The tense and at times vitriolic energy that existed on message boards and local radio shows boiled over in Auburn’s next and final game of the regular season.
The Iron Bowl is always tense. It’s arguably the biggest rivalry in college football, but this one was a little bit different.
Alabama played host to the game, as over 100,000 fans inside Bryant-Denny Stadium greeted Newton with nothing short of hatred. To them, he and Auburn had cheated their way to an 11-0 record and potential berth in the national championship game. Stopping that from happening meant everything to a fanbase whose team still held the title of reigning national champions.
The stadium loudspeakers played “Take the Money and Run” by the Steve Miller Band as Newton took the field. Alabama fans threw monopoly money in his direction when Newton was close enough to the stands. Alabama was going to do everything it could make things as hard for Newton as possible.

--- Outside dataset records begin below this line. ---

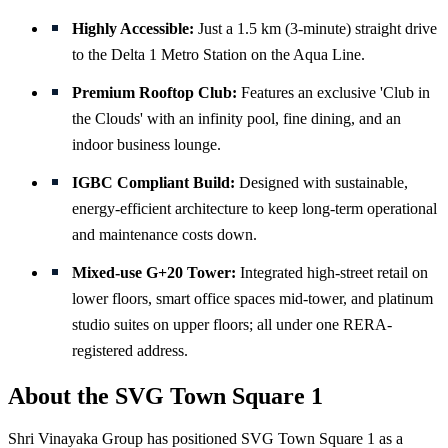
Highly Accessible:
Just a 1.5 km (3-minute) straight drive
to the Delta 1 Metro Station on the Aqua Line.
Premium Rooftop Club:
Features an exclusive 'Club in
the Clouds' with an infinity pool, fine dining, and an
indoor business lounge.
IGBC Compliant Build:
Designed with sustainable,
energy-efficient architecture to keep long-term operational
and maintenance costs down.
Mixed-use G+20 Tower:
Integrated high-street retail on
lower floors, smart office spaces mid-tower, and platinum
studio suites on upper floors; all under one RERA-
registered address.
About the SVG Town Square 1
Shri Vinayaka Group has positioned SVG Town Square 1 as a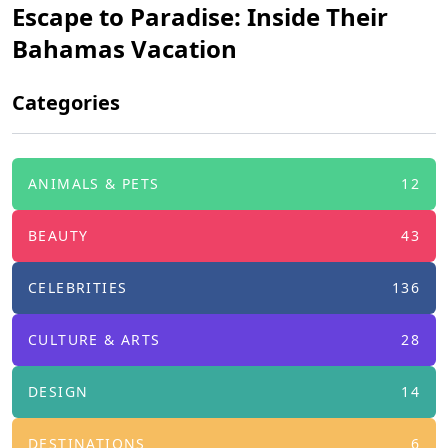
Escape to Paradise: Inside Their
Bahamas Vacation
Categories
ANIMALS & PETS
12
BEAUTY
43
CELEBRITIES
136
CULTURE & ARTS
28
DESIGN
14
DESTINATIONS
6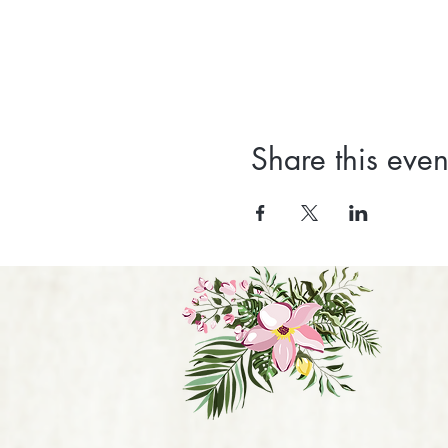
Share this even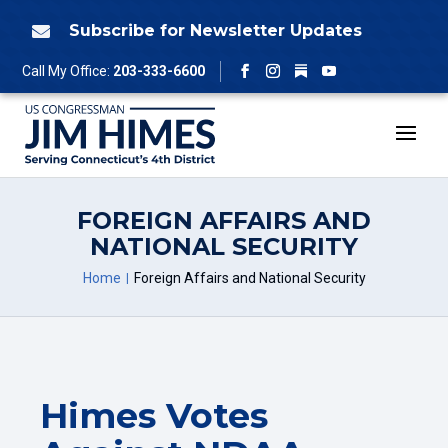
Skip
to
Subscribe for Newsletter Updates

content
Follow
Call My Office:
203-333-6600
Facebook
Instagram
YouTube
FOREIGN AFFAIRS AND
NATIONAL SECURITY
Home
Foreign Affairs and National Security
Himes Votes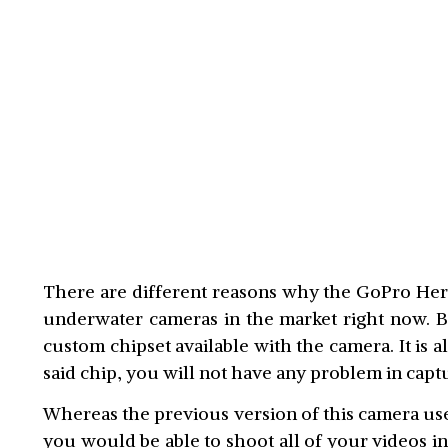
There are different reasons why the GoPro Hero
underwater cameras in the market right now. B
custom chipset available with the camera. It is 
said chip, you will not have any problem in captu
Whereas the previous version of this camera us
you would be able to shoot all of your videos in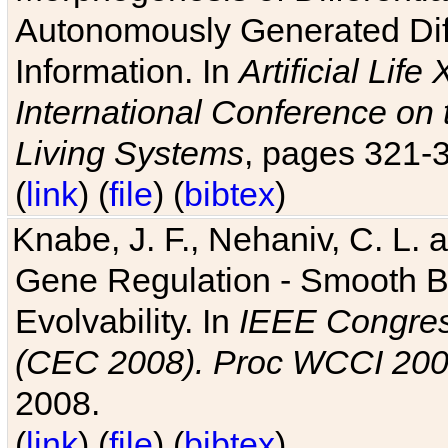
Autonomously Generated Diff
Information. In
Artificial Lif
International Conference on 
Living Systems
, pages 321-
(
link
) (
file
) (
bibtex
)
Knabe, J. F., Nehaniv, C. L. a
Gene Regulation - Smooth Bin
Evolvability. In
IEEE Congres
(CEC 2008). Proc WCCI 20
2008.
(
link
) (
file
) (
bibtex
)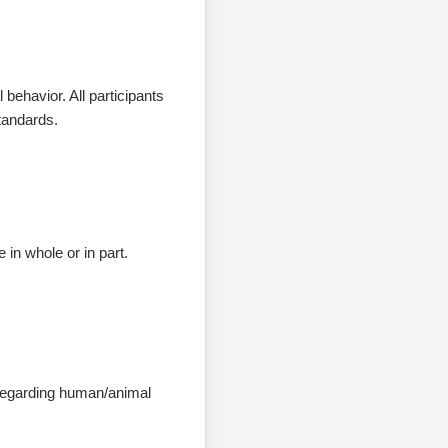
behavior. All participants
tandards.
in whole or in part.
s regarding human/animal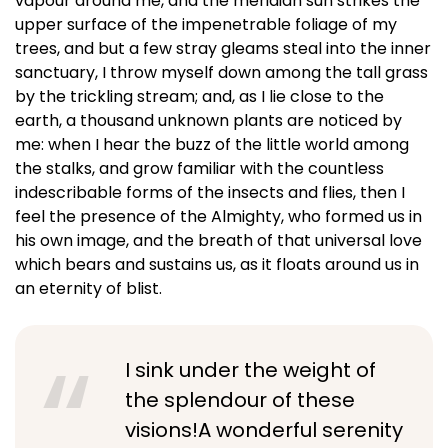
vapour around me, and the meridian sun strikes the
upper surface of the impenetrable foliage of my
trees, and but a few stray gleams steal into the inner
sanctuary, I throw myself down among the tall grass
by the trickling stream; and, as I lie close to the
earth, a thousand unknown plants are noticed by
me: when I hear the buzz of the little world among
the stalks, and grow familiar with the countless
indescribable forms of the insects and flies, then I
feel the presence of the Almighty, who formed us in
his own image, and the breath of that universal love
which bears and sustains us, as it floats around us in
an eternity of blist.
I sink under the weight of
the splendour of these
visions!A wonderful serenity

“I’ve never witnessed a more hostile environment for a visiting team in any sport at any time, as what Auburn walked into in Bryant-Denny that day,” said longtime Birmingham News columnist Kevin Scarbinsky. “The vibe in that stadium was, they didn’t just want to beat Auburn. They wanted to destroy Auburn. They wanted to figuratively tear Cam Newton limb from limb.”
For a half, that seemed to work, as Auburn trailed Alabama 24-0 at one point during the second quarter and 24-7 at halftime. But the Tigers once again proved that they couldn’t be rattled, something Burns attributed to how close-knit and player-led the team had become.
“I don’t know if a coach really even talked,” Burns said, recalling the locker room scene at halftime of the game. “It was really the players that made the adjustments and really took charge and understood what we needed to do.”
Three touchdown passes from Newton sparked the comeback, as he once again only seemed to get better as the circumstances became more adverse. His confidence, easygoing personality and supreme talent on the field all helped lead Auburn through scandal to create a season that won’t be forgotten any time soon.
By then, the team’s confidence was so high that losing seemed like a foreign concept. Auburn blew out South Carolina in the SEC Championship game after Newton was ruled ineligible by the NCAA, then reinstated in the week leading up to it.
However, winning games didn’t make the dark cloud created by the NCAA investigation go away. Newton won the Heisman Trophy, but his father couldn’t be present at the ceremony, a decision that still bothers Newton today.
“I didn’t wanna be there. I wanted to be with by dad, I wanted to be with my family,” Newton said on Shannon Sharpe’s “Club Shay Shay” podcast in 2024. “Everybody was excited, but they stripped that from me.”
Auburn went on to win the national championship, as 265 passing yards from Newton and some late-game magic by running back Michael Dyer pushed the Tigers past Oregon.
It was the perfect ending to a season that was defined by closeness, senior leadership and a generational talent at quarterback leading the way. The team never wavered in the face of in-game adversity, an NCAA investigation and the media scrutiny that defined much of the second half of the year.
Nine months on from the national championship game, the NCAA concluded its investigation, stating it did not find any rule violations in Auburn’s signing of Newton.
Not only did Auburn win on the field, but the NCAA ruled that the Tigers had done so without breaking any rules. It was an extra level of vindication for Newton, who’s still beloved by Auburn fans and greeted like royalty whenever he returns to campus.
Fifteen years on from his magical season, Auburn is officially honoring him by retiring his number, immortalizing his name inside Jordan-Hare Stadium next to legends Pat Sullivan, Terry Beasley and Bo Jackson.
Newton’s path to that status didn’t look anything like the other three, but to Auburn fans, that only makes him more endearing.